Visual Basic 2008 Core Elements - Boxing

Normally, when a conversion (implicit or explicit) occurs, the original value is read from its current memory location, and then the new value is assigned. For example, to convert a Short to a Long, the system reads the two bytes of Short data and writes them to the appropriate bytes for the Long variable. However, under Visual Basic, if a value type needs to be managed as an object, then the system performs an intermediate step. This intermediate step involves taking the value on the stack and copying it to the heap, a process referred to as boxing. As noted earlier, the Object class is implemented as a reference type, so the system needs to convert value types into reference types for them to be objects. This doesn’t cause any problems or require any special programming, because boxing isn’t something you declare or directly control, but it does affect performance.

If you’re copying the data for a single value type, this is not a significant cost, but if you’re processing an array that contains thousands of values, the time spent moving between a value type and a temporary reference type can be significant.

Fortunately, there are ways to limit the amount of boxing that occurs. One method that works well is to create a class based on the value type you need to work with. This might seem counterintuitive at first because it costs more to create a class. The key is how often you reuse the data contained in the class. By repeatedly using the object to interact with other objects, you avoid creating a temporary boxed object.

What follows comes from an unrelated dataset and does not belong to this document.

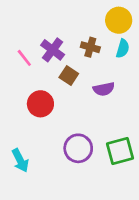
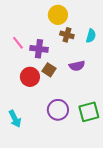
yellow circle: (119, 20) -> (58, 15), moved
purple cross: (53, 50) -> (39, 49), moved, turned -30
brown square: (69, 76) -> (49, 70), moved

Examples in two important areas will help illustrate boxing. The first involves the use of arrays. When an array is created, the portion of the class that tracks the element of the array is created as a reference object, but each element of the array is created directly. Thus, an array of integers consists of the array object and a set of integer value types. When you update one of these values with another integer value, no boxing is involved:

Dim arrInt(20) as Integer
Dim intMyValue as Integer = 1
arrInt(0) = 0
arrInt(1) = intMyValue

Neither of these assignments of an integer value into the integer array that was defined previously requires boxing. In each case, the array object identifies which value on the stack needs to be referenced, and the value is assigned to that value type. The point here is that just because you have referenced an object doesn’t mean you are going to box a value. The boxing occurs only when the values being assigned are being transitioned from value types to reference types:

Dim strBldr as New System.Text.StringBuilder()
Dim mySortedList as New System.Collections.SortedList()
Dim count as Integer
For count = 1 to 100
mySortedList.Add(count, count)

The preceding snippet illustrates two separate calls to object interfaces. One call requires boxing of the value intCount, while the other does not. Nothing in the code indicates which call is which, but the Append method of StringBuilder has been overridden to include a version that accepts an integer, while the Add method of the SortedList collection expects two objects. Although the integer values can be recognized by the system as objects, doing so requires the runtime library to box these values so that they can be added to the sorted list.

The key to boxing isn’t that you are working with objects as part of an action, but that you are passing a value to a parameter that expects an object, or you are taking an object and converting it to a value type. However, boxing does not occur when you call a method on a value type. There is no conversion to an object, so if you need to assign an integer to a string using the ToString method, there is no boxing of the integer value as part of the creation of the string. Conversely, you are explicitly creating a new string object, so the cost is similar.